September 6, 2012 | Appeals | Insurance Coverage

This column typically focuses on insurance fraud trends, developments, and cases from New York.  Insurance fraud, however, goes well beyond this geographical area, and sometimes involves unusual, even bizarre, facts.  Locally, Nassau County District Attorney Kathleen Rice recently brought charges against Raymond Rother for allegedly conspiring with his son to fake his own drowning death in the ocean off Jones Beach in a bid to secure hundreds of thousands of dollars in life insurance benefits for family members. [1]  In another local matter, the U.S. Attorney for the Southern District of New York announced charges against three insurance agents who allegedly orchestrated a $100 million insurance fraud scheme involving stranger-owned life insurance policies.  The comments in that matter by Janice Fedarcyk, who then was FBI assistant director-in-charge of the New York office, apply to all insurance fraud matters, whether big or small, unique or common:  “…the insurers were not the only victi  Inevitably, insurance fraud results in higher costs to consumers.”[2]  

Slip and Fall

Consider, for example, the charges brought recently by Massachusetts Attorney General Martha Coakley against Jeffery Bannon, a former employee of Magna Carta Companies, also known as Public Service Mutual Insurance Company, and Steven Cournoyer.
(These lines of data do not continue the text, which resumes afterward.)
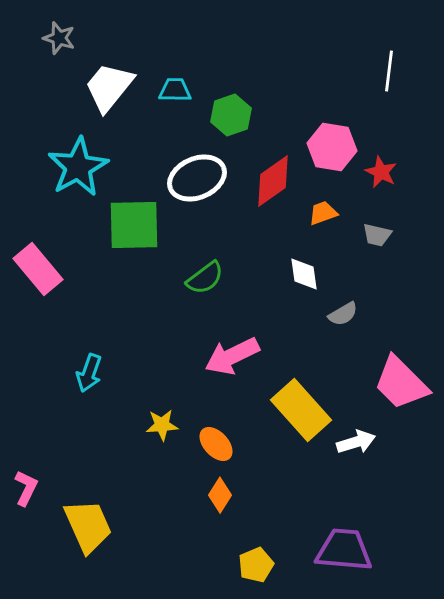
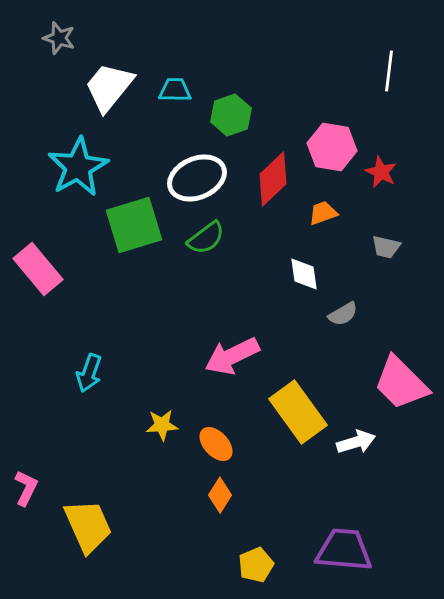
red diamond: moved 2 px up; rotated 8 degrees counterclockwise
green square: rotated 16 degrees counterclockwise
gray trapezoid: moved 9 px right, 12 px down
green semicircle: moved 1 px right, 40 px up
yellow rectangle: moved 3 px left, 2 px down; rotated 6 degrees clockwise
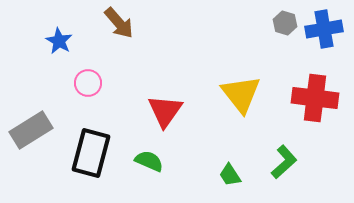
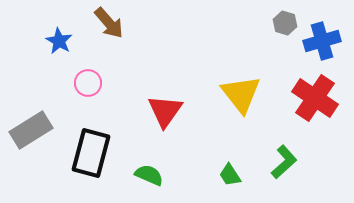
brown arrow: moved 10 px left
blue cross: moved 2 px left, 12 px down; rotated 6 degrees counterclockwise
red cross: rotated 27 degrees clockwise
green semicircle: moved 14 px down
In a statement, Coakley stated that her office alleged “that these defendants conspired to defraud an insurance company of thousands of dollars for their own personal benefit.”[3]

Prosecutors contended that the defendants conspired in a scheme to defraud the insurance company out of a closed unpaid claim. The claim was related to a slip and fall that occurred in March 2007 at a restaurant in Wellesley, MA, that was insured through Magna Carta.

According to the charges, in February 2008, Bannon, acting in his capacity as Magna Carta’s regional claims manager, reopened the property liability claim to authorize a payment of $23,500 to Cournoyer. As part of the alleged scheme, Cournoyer deposited the insurance proceeds into his bank account and wrote a series of checks to Bannon totaling $6,240. 

The Cat Case

In another case, a felony insurance fraud charge was filed against Yevgeniy M. Samsonov, a man from Tacoma, WA.  The state’s insurance commissioner contended that Samsonov had filed a $20,000 claim for a fictitious dead cat, using pet photos he lifted off the Internet.[4]

According to the authorities, Samsonov was involved in a minor traffic accident involving another vehicle on March 27, 2009. He filed a claim that included chiropractic treatment of soft tissue injuries, and the other driver’s insurer paid him $3,452.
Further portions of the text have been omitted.